Chapter 2 - The Nitty-Gritty on particles. The first thing I thought after reading this chapter was:"WOW". *ALL* the latest development on Blender particles is covered here: emitters, reactors, positioning particles on a grid, chained physics systems, various types of visualizations, force fields (harmonic, magnetic, vortex, spherical, wind, etc.) You will be guided through the creation of a convincing fire material using clouds and stencils textures! All is explained gradually and with great style. Highly informative.
Chapter 3 - Getting flexible with Soft Bodies and Cloth. As you can expect, all that has been developed is covered here: baking, how to animate a spring, force fields and collision, using curves with softbodies (it will teach you how to animate a chain using an empty), stress maps, how to produce a fantastic cube of gelatin using lattices, simulating clothes. It will even explain how to use the demolition plugin to produce a window breaking in a spiderweb pattern!
Chapter 4 - Hair Essentials: The Long and Short of Strand Particles. How to produce hair, fur and grass. After covering the basics, this chapter will guide you through the creation of an hairstyle on top of a practice head. One of my preferred chapters.

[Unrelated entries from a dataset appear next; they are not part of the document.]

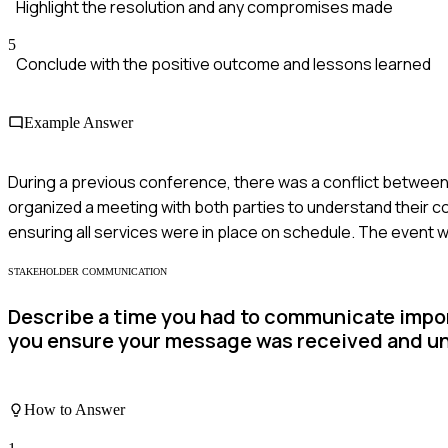
Highlight the resolution and any compromises made
5
Conclude with the positive outcome and lessons learned
Example Answer
During a previous conference, there was a conflict between
organized a meeting with both parties to understand their co
ensuring all services were in place on schedule. The event 
STAKEHOLDER COMMUNICATION
Describe a time you had to communicate impor
you ensure your message was received and u
How to Answer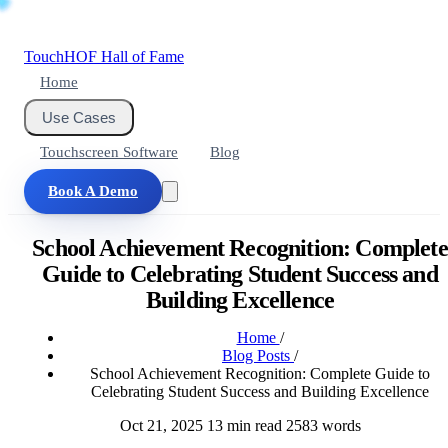
Touch
HOF
Hall of Fame
Home
Use Cases
Touchscreen Software
Blog
Book A Demo
School Achievement Recognition: Complete
Guide to Celebrating Student Success and
Building Excellence
Home
/
Blog Posts
/
School Achievement Recognition: Complete Guide to
Celebrating Student Success and Building Excellence
Oct 21, 2025
13 min read
2583 words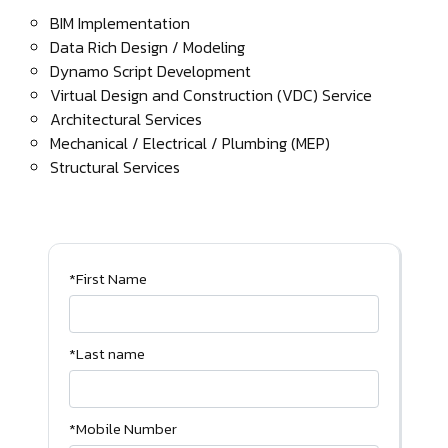
BIM Implementation
Data Rich Design / Modeling
Dynamo Script Development
Virtual Design and Construction (VDC) Service
Architectural Services
Mechanical / Electrical / Plumbing (MEP)
Structural Services
*First Name
*Last name
*Mobile Number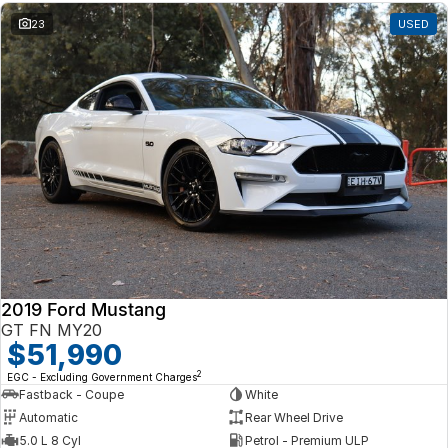
23
USED
2019 Ford Mustang
GT FN MY20
$51,990
2
EGC - Excluding Government Charges
Fastback - Coupe
White
Automatic
Rear Wheel Drive
5.0 L 8 Cyl
Petrol - Premium ULP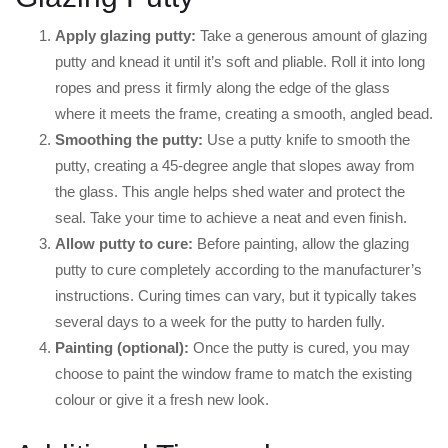
Apply glazing putty:
Take a generous amount of glazing
putty and knead it until it’s soft and pliable. Roll it into long
ropes and press it firmly along the edge of the glass
where it meets the frame, creating a smooth, angled bead.
Smoothing the putty:
Use a putty knife to smooth the
putty, creating a 45-degree angle that slopes away from
the glass. This angle helps shed water and protect the
seal. Take your time to achieve a neat and even finish.
Allow putty to cure:
Before painting, allow the glazing
putty to cure completely according to the manufacturer’s
instructions. Curing times can vary, but it typically takes
several days to a week for the putty to harden fully.
Painting (optional):
Once the putty is cured, you may
choose to paint the window frame to match the existing
colour or give it a fresh new look.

Chapter 5 - Making a Splash with Fluids. One of the most interesting part of Blender: the fluid simulator. All is covered here: domains, resolution, inflow, outflow, fluid object intersection, kinematic viscosity, obstacles (considering animation, of course).
Chapter 6 - Bullet Physics and the Blender Game Engine. One of the less undestood parts of Blender is certainly the game engine. So I was favourably impressed when I have seen an entire chapter dedicated to it. This chapter describes all the tools needed to produce hard bodies simulations, using the game engine and the powerfullness of the Bullet Physics Library. Actors, actuators, IPO curves, rigid body simulations with IPO curves, joints, ragdolls ... This is material that will be probably new to most Blender users.
Chapter 7 - Imitation of Life: Simulating Trees and Plants. This chapter explores a few tools that can be used for creating trees and vegetation in general, like the L-System, ngPlant and Ivy Generator.
Each chapter is independent, so you don't need to read the book from the first page, with the exception of chapter 4, who strongly depends by the two previous chapters. This book is of course not intended for beginners. This book is completely updated with the latest Blender development and it covers the actual stable release. This is the documentation Blender needs. I highly recommend this book. It is well written, well presented, well structured and, most importantly, it's definitely fun!